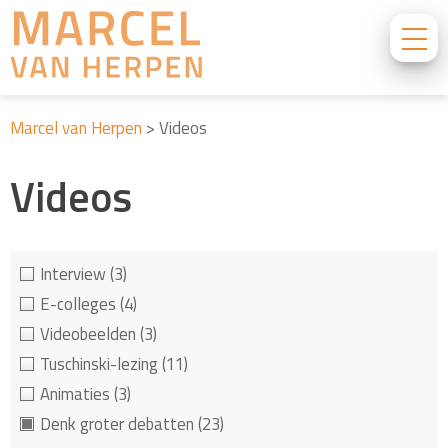
Marcel van Herpen
>
Videos
Videos
Interview
(3)
E-colleges
(4)
Videobeelden
(3)
Tuschinski-lezing
(11)
Animaties
(3)
Denk groter debatten
(23)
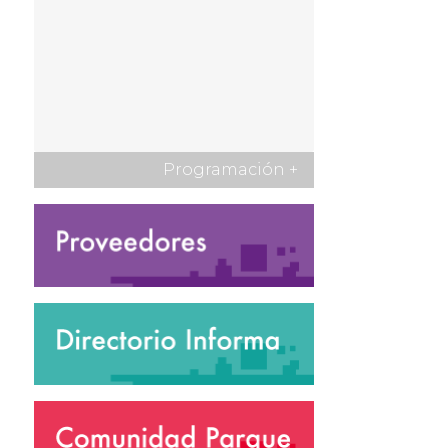
Programación
+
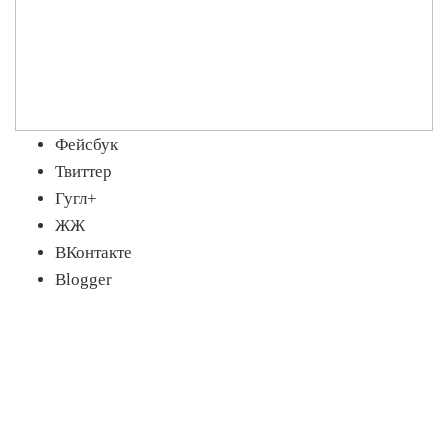
Фейсбук
Твиттер
Гугл+
ЖЖ
ВКонтакте
Blogger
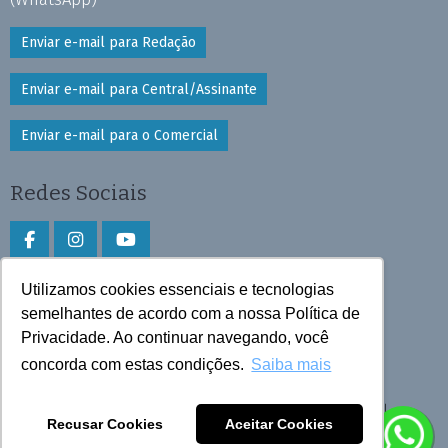
Enviar e-mail para Redação
Enviar e-mail para Central/Assinante
Enviar e-mail para o Comercial
Redes Sociais
Utilizamos cookies essenciais e tecnologias
Faça download do aplicativo
semelhantes de acordo com a nossa Política de
Privacidade. Ao continuar navegando, você
Play Store e App Store
concorda com estas condições.
Saiba mais
Todos os direitos reservados © 2026 Cruzeiro do Sul
Recusar Cookies
Aceitar Cookies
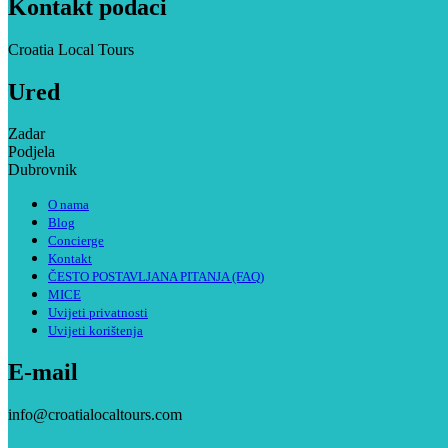
Kontakt podaci
Croatia Local Tours
Ured
Zadar
Podjela
Dubrovnik
O nama
Blog
Concierge
Kontakt
ČESTO POSTAVLJANA PITANJA (FAQ)
MICE
Uvijeti privatnosti
Uvijeti korištenja
E-mail
info@croatialocaltours.com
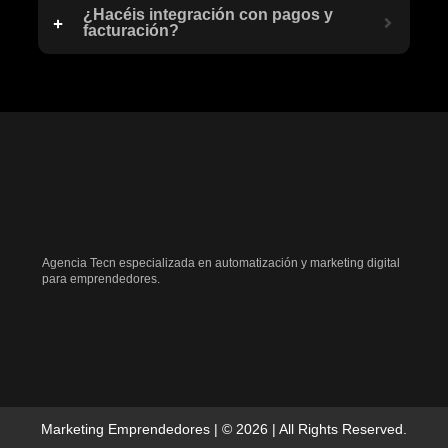
¿Hacéis integración con pagos y
facturación?
Agencia Tecn especializada en automatización y marketing digital
para emprendedores.
Marketing Emprendedores | © 2026 | All Rights Reserved.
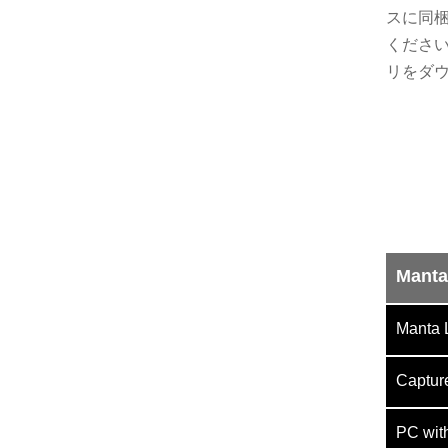
スに同
くださ
リをダ
Manta
Manta 
Capture
PC wit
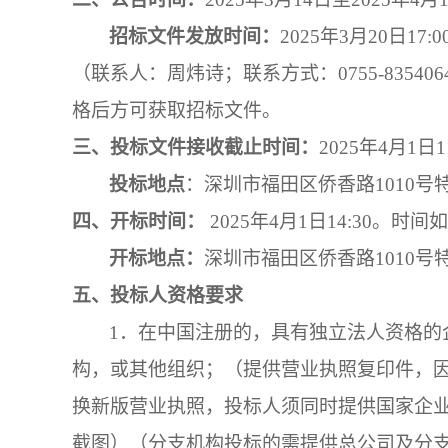
招标文件发放时间：
20
2
5
年
3
月
20
日
17
:0
（联系人：
周炜诗
；联系方式：
0755-835406
格后方可获取招标文件
。
三、投标文件接收截止时间：
202
5
年
4
月
1
日
1
投标地点
：
深圳市福田区侨香路
1010
四、
开标时间：
202
5
年
4
月
1
日
14
:
30
。
时间如
开标地点：
深圳市福田区侨香路
1010
五、
投标
人
资格要求
1．
在中国注册的，具有独立法人资格的
构，或其他组织；（提供营业执照复印件，
换新版营业执照，投标人须同时提供国家企
截图）（分支机构投标的需提供总公司及分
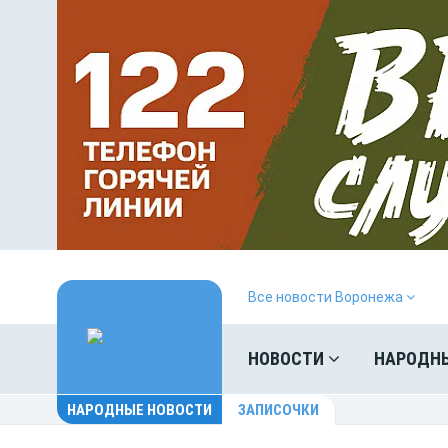
Все новости Воронежа
НОВОСТИ
НАРОДН
НАРОДНЫЕ НОВОСТИ
ЗАПИСОЧКИ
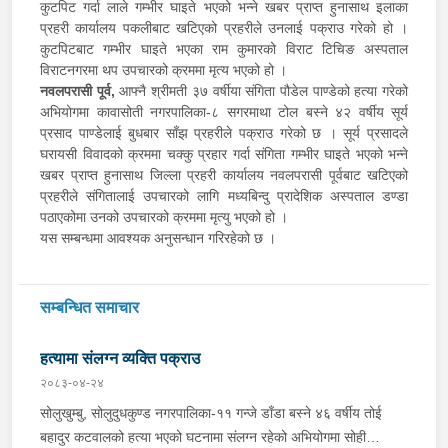
कुटपिट गर्दा लाले गम्भीर घाइते भएको भन्ने खबर प्राप्त हुनासाथ इलाका
प्रहरी कार्यालय पकलीबाट खटिएको प्रहरीले उनलाई पक्राउ गरेको हो ।
कुटपिटबाट गम्भीर घाइते भएका राम कुमारको विराट टिचिङ अस्पताल
विराटनगरमा थप उपचारको क्रममा मृत्य भएको हो ।
नवलपरासी पूर्व,
आफ्नै श्रीमती ३७ वर्षीया संगिता पौडेल पाण्डेको हत्या गरेको
अभियोगमा कावासोती नगरपालिका-८ सगरमाथा टोल बस्ने ४२ वर्षीय सूर्य
प्रसाद पाण्डेलाई बुधबार साँझ प्रहरीले पक्राउ गरेको छ । सूर्य प्रसादले
घरायसी विवादको क्रममा चक्कु प्रहार गर्दा संगिता गम्भीर घाइते भएको भन्ने
खबर प्राप्त हुनासाथ जिल्ला प्रहरी कार्यालय नवलपरासी पूर्वबाट खटिएको
प्रहरीले संगितालाई उपचारको लागि मध्यबिन्दु प्रादेशिक अस्पताल डण्डा
पठाएकोमा उनको उपचारको क्रममा मृत्यु भएको हो ।
यस सम्बन्धमा आवश्यक अनुसन्धान गरिरहेको छ ।
सम्बन्धित समाचार
हत्यामा संलग्न व्यक्ति पक्राउ
२०८३-०४-२४
सोलुखुम्बु, सोलुदुधकुण्ड नगरपालिका-११ गन्जे डाँडा बस्ने ४६ वर्षीय तोई
बहादुर कटवालको हत्या भएको घटनामा संलग्न रहेको अभियोगमा सोही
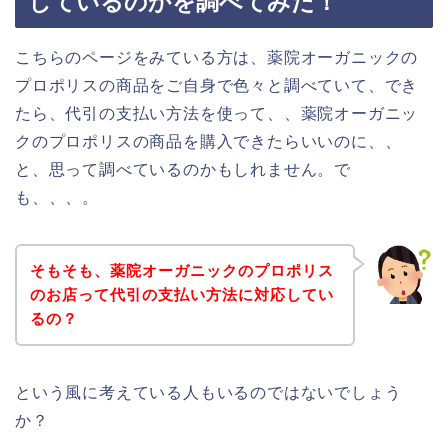
しているのかを調べてみた！
こちらのページをみている方は、薬院オーガニックの
プロポリスの商品をご自身で色々と調べていて、でき
たら、代引の支払い方法を使って、、薬院オーガニッ
クのプロポリスの商品を購入できたらいいのに、、
と、思って調べているのかもしれません。で
も、、、。
そもそも、薬院オーガニックのプロポリス
のお店って代引の支払い方法に対応してい
るの？
という風に考えている人もいるのではないでしょう
か？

How to complete this task: Only the lines above that include the word "नवलपर" belong in the answer; copy each one.

Exercise output:
नवलपरासी पूर्व,
खबर प्राप्त हुनासाथ जिल्ला प्रहरी कार्यालय नवलपरासी पूर्वबाट खटिएको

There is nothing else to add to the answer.